Complex II deficiency--a case report and review of the literature.

机构信息

The Hospital for Sick Children, University of Toronto, Toronto, Ontario, Canada.

出版信息

Am J Med Genet A. 2013 Feb;161A(2):285-94. doi: 10.1002/ajmg.a.35714. Epub 2013 Jan 15.

Abstract

Complex II deficiency is a rare cause of mitochondrial respiratory chain defects with a prevalence of 2-23%. It is exclusively nuclear encoded and functions in the citric acid cycle by oxidizing succinate to fumarate and in the mitochondrial electron transport chain (ETC) by transferring electrons to ubiquinone. Of the four subunits, SDHA and SDHB are catalytic and SDHC and SDHD are anchoring. Mutations in SDHA and SDHAF1 (assembly factor) have been found in patients with CII deficiency and a mitochondrial phenotype. We present a patient with CII deficiency with a previously undescribed phenotype of dilated cardiomyopathy, left ventricular noncompaction, failure to thrive, hypotonia, and developmental delay. Also, a comprehensive review of 36 cases published in the literature was undertaken. The results show that CII deficiency has a variable phenotype with no correlation with residual complex activity in muscle although the phenotype and enzyme activities are comparable within a family. For some, the condition was fatal in infancy, others had multisystem involvement and some had onset in adulthood with mild symptoms and normal cognition.

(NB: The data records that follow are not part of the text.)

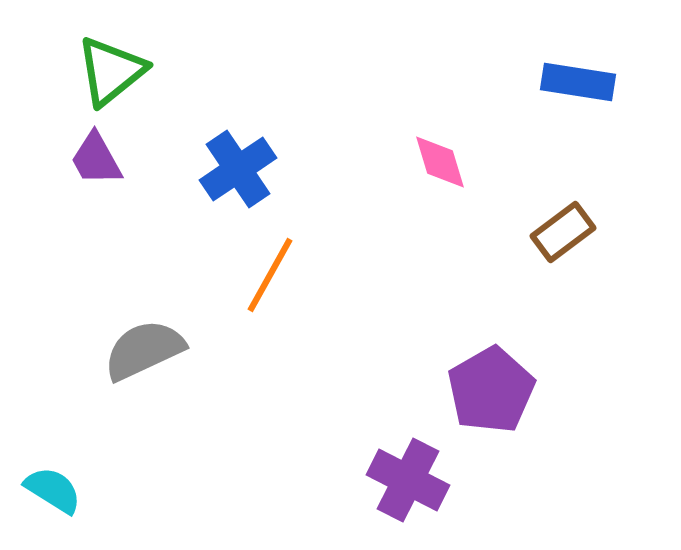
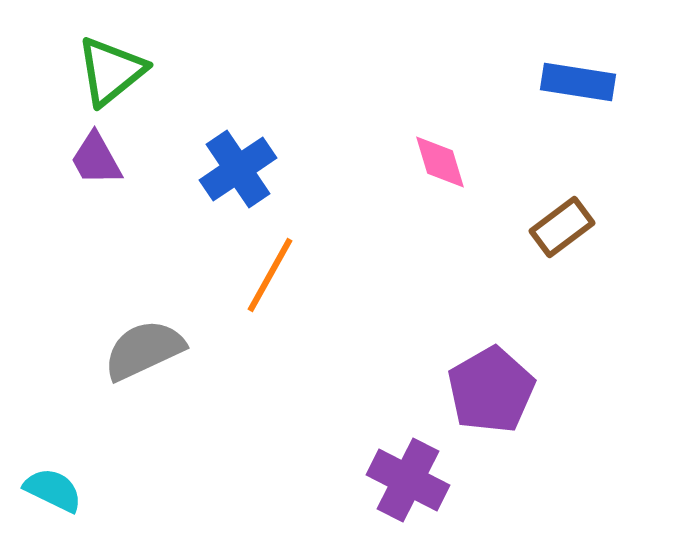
brown rectangle: moved 1 px left, 5 px up
cyan semicircle: rotated 6 degrees counterclockwise
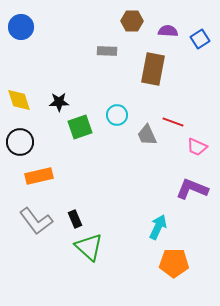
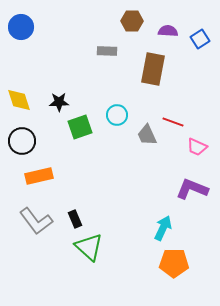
black circle: moved 2 px right, 1 px up
cyan arrow: moved 5 px right, 1 px down
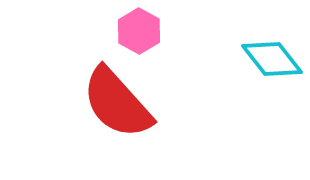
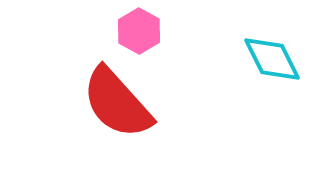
cyan diamond: rotated 12 degrees clockwise
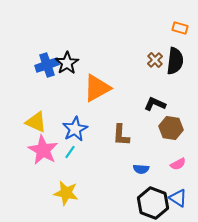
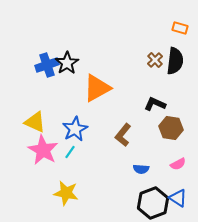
yellow triangle: moved 1 px left
brown L-shape: moved 2 px right; rotated 35 degrees clockwise
black hexagon: rotated 20 degrees clockwise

Neurological involvement is most commonly observed and brain imaging commonly shows leukoencephalopathy, Leigh syndrome, or cerebellar atrophy. Mutations in SDHAF1 are associated with leukoencephalopathy. Other organ systems like heart, muscle, and eyes are only involved in about 50% of the cases but cardiomyopathy is associated with high mortality and morbidity. In some patients, riboflavin has provided clinical improvement.

摘要

复合物 II 缺乏症是一种罕见的线粒体呼吸链缺陷的原因,患病率为 2-23%。它完全由核编码,通过将琥珀酸氧化为富马酸在柠檬酸循环中发挥作用,并通过将电子转移到泛醌在线粒体电子传递链(ETC)中发挥作用。在四个亚基中,SDHA 和 SDHB 是催化亚基,SDHC 和 SDHD 是锚定亚基。SDHA 和 SDHAF1(组装因子)的突变已在 CII 缺乏症和线粒体表型的患者中发现。我们报告了一名 CII 缺乏症患者,其先前未描述的表型为扩张型心肌病、左心室致密化不全、生长不良、张力减退和发育迟缓。此外,还对文献中发表的 36 例病例进行了全面回顾。结果表明,CII 缺乏症的表型具有变异性,与肌肉中残留的复合物活性无关,尽管在一个家族中表型和酶活性是可比的。对于一些患者,这种情况在婴儿期是致命的,其他患者有多种系统受累,有些患者在成年期发病,症状轻微,认知正常。神经病变最常见,脑部影像学通常显示脑白质病变、 Leigh 综合征或小脑萎缩。SDHAF1 的突变与脑白质病变有关。心脏、肌肉和眼睛等其他器官系统仅在大约 50%的病例中受累,但心肌病与高死亡率和发病率相关。在一些患者中,核黄素已提供临床改善。